#### What you have to do:
From the data below, repeat exactly the lines from the line with "Impresszum (420, 2406)" to the line with "30 (406, 2188)", both included.

BEGIN Data

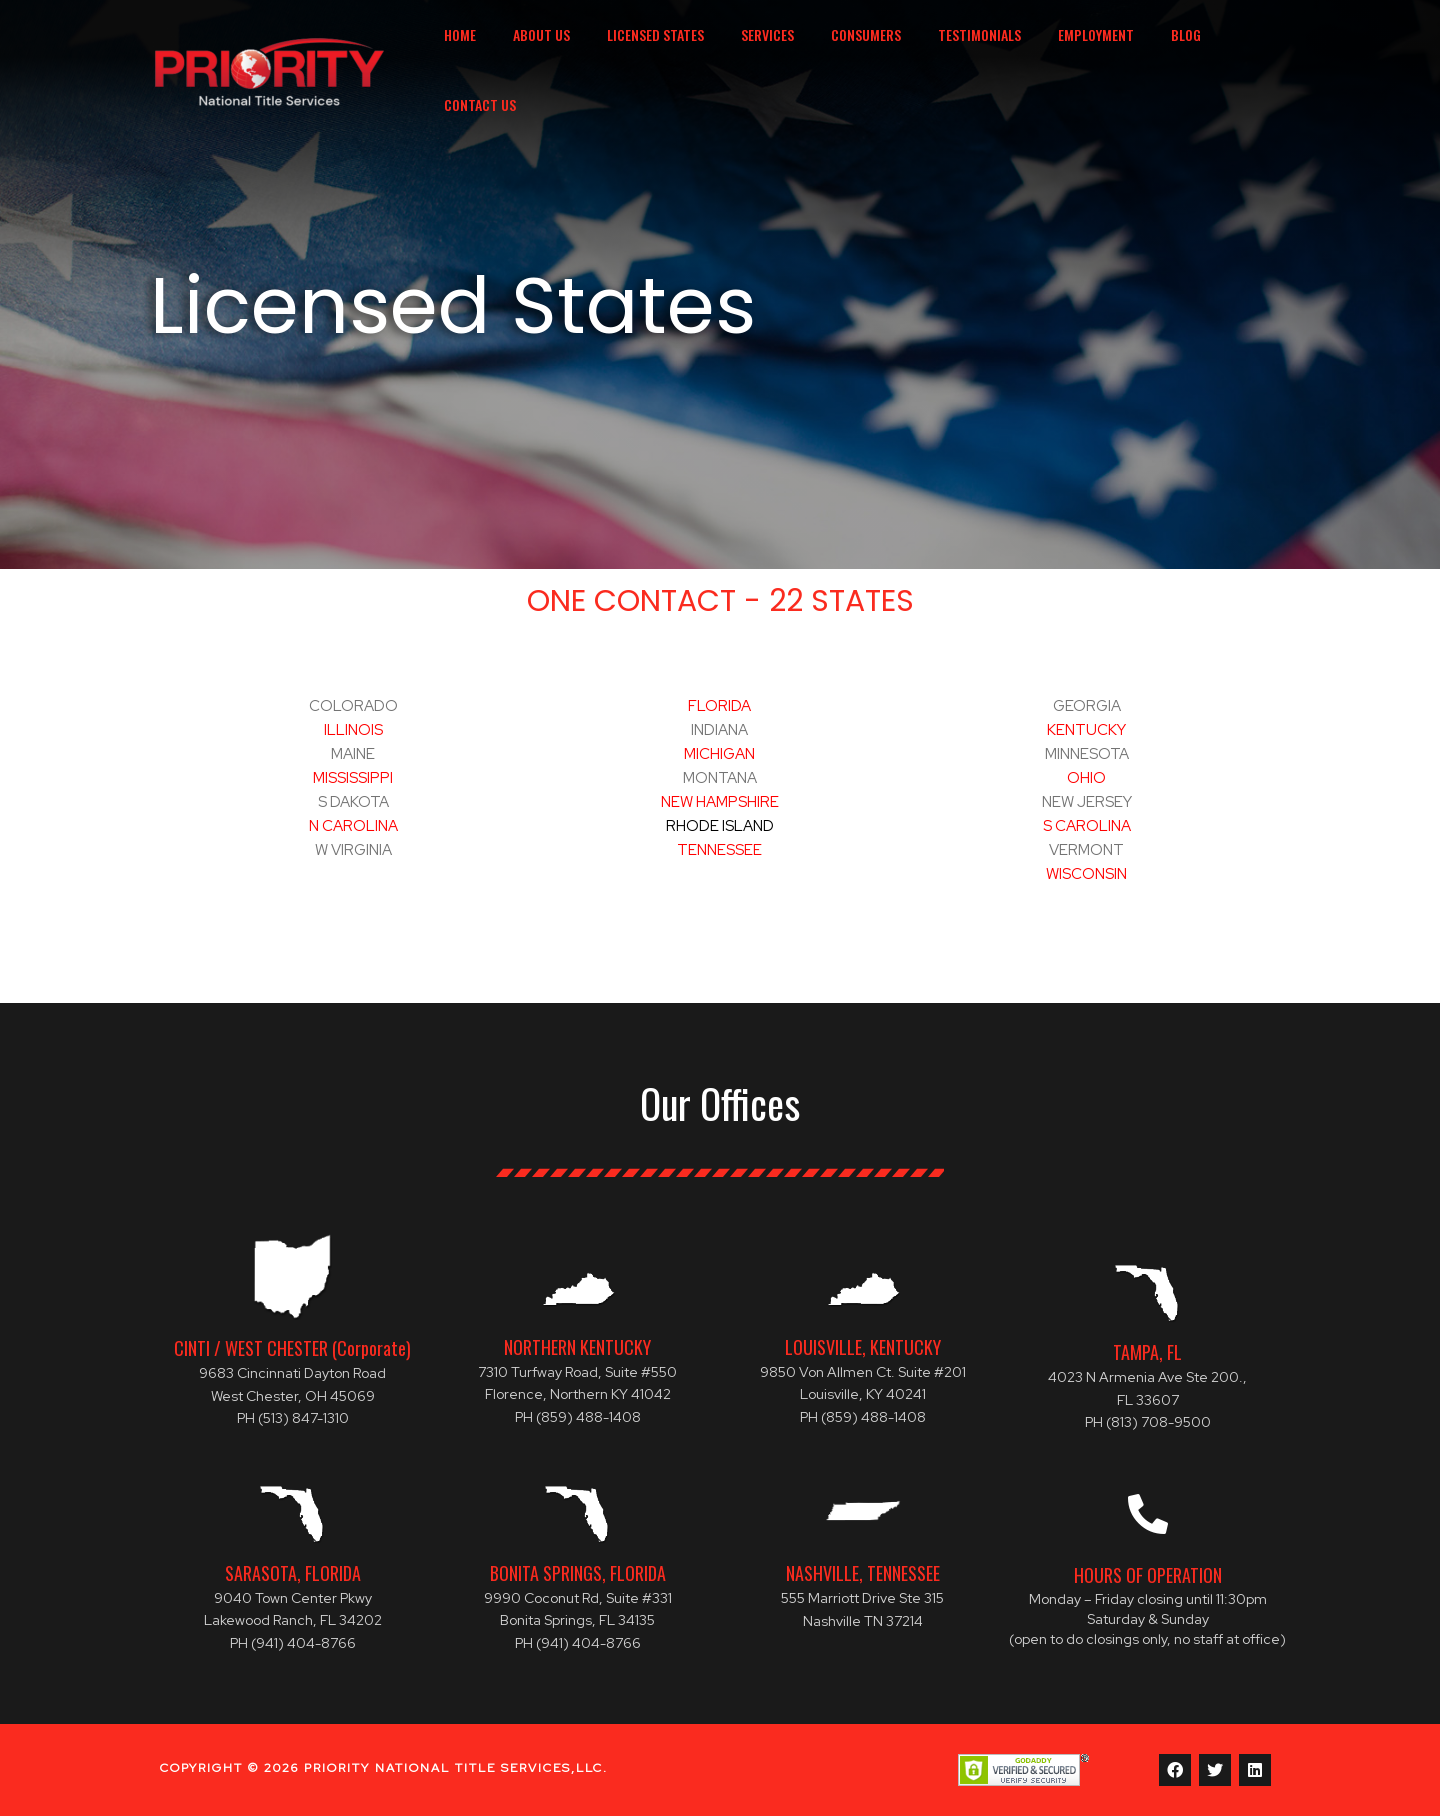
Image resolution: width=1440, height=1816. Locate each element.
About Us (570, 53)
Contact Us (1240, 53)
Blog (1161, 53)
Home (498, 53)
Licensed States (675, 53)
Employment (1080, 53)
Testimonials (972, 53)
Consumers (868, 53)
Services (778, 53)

END Data
BEGIN Data

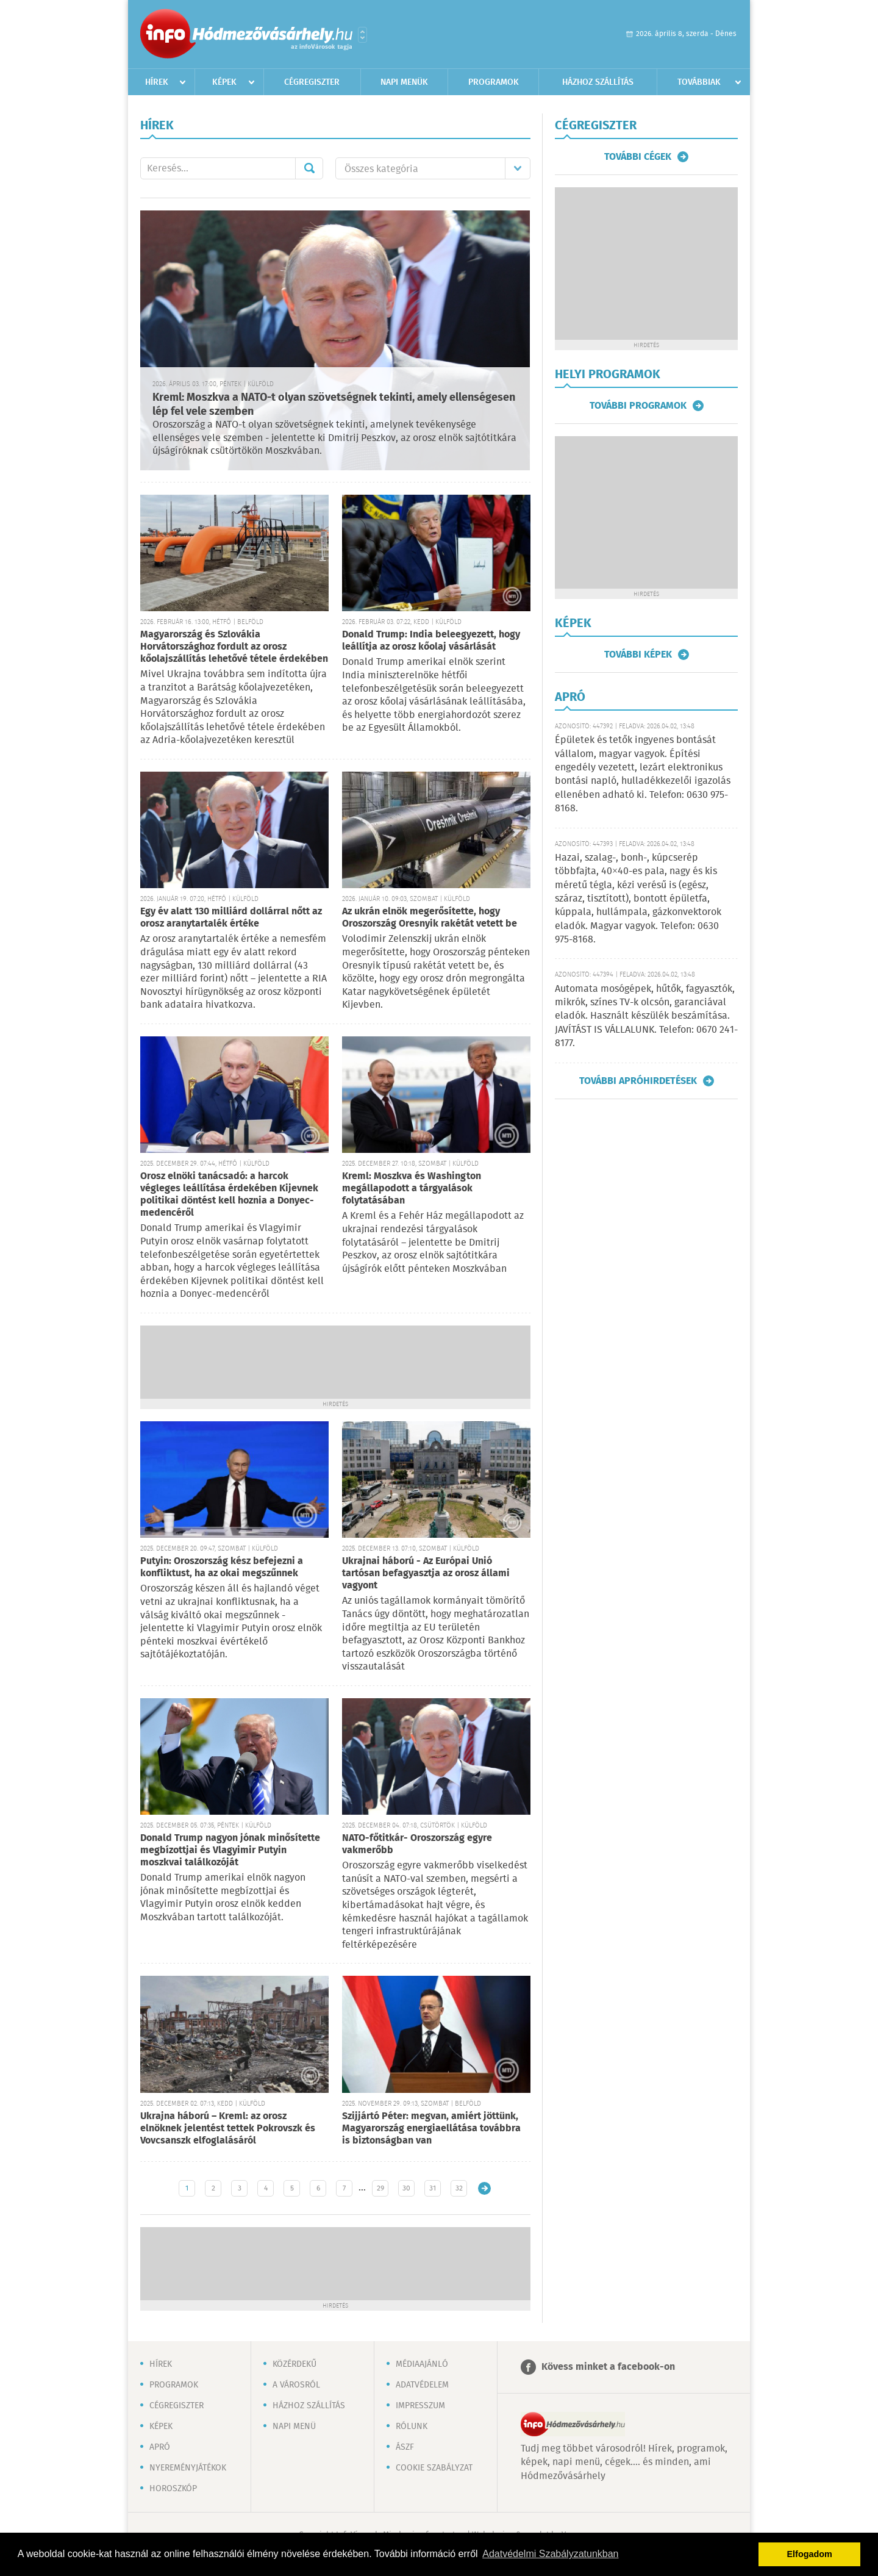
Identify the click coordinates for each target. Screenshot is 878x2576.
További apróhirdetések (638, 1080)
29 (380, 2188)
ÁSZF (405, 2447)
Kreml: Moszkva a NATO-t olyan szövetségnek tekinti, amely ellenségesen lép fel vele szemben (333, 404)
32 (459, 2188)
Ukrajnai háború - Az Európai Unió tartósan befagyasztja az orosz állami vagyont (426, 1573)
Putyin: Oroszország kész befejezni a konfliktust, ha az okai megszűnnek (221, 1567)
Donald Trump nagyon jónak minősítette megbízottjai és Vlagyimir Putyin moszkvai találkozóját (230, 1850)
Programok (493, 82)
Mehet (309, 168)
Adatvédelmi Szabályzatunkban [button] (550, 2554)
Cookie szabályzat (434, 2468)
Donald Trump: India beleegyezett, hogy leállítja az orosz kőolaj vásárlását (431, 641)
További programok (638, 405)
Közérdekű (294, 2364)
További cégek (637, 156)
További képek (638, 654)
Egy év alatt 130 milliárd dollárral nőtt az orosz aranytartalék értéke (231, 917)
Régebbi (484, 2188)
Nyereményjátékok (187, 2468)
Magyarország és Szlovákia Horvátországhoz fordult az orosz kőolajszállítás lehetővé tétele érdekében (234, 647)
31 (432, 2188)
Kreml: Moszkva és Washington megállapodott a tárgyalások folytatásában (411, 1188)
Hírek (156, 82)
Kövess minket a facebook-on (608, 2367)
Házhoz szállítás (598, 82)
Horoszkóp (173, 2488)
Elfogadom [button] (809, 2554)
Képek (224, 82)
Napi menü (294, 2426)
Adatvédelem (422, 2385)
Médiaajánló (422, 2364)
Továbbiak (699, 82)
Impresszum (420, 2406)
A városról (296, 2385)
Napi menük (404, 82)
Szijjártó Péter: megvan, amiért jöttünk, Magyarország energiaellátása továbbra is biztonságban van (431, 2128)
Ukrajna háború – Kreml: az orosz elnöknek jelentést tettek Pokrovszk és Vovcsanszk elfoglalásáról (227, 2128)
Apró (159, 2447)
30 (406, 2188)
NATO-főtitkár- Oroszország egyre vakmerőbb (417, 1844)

END Data

#### Task solution:
Impresszum (420, 2406)
A városról (296, 2385)
Napi menük (404, 82)
Szijjártó Péter: megvan, amiért jöttünk, Magyarország energiaellátása továbbra is biztonságban van (431, 2128)
Ukrajna háború – Kreml: az orosz elnöknek jelentést tettek Pokrovszk és Vovcsanszk elfoglalásáról (227, 2128)
Apró (159, 2447)
30 (406, 2188)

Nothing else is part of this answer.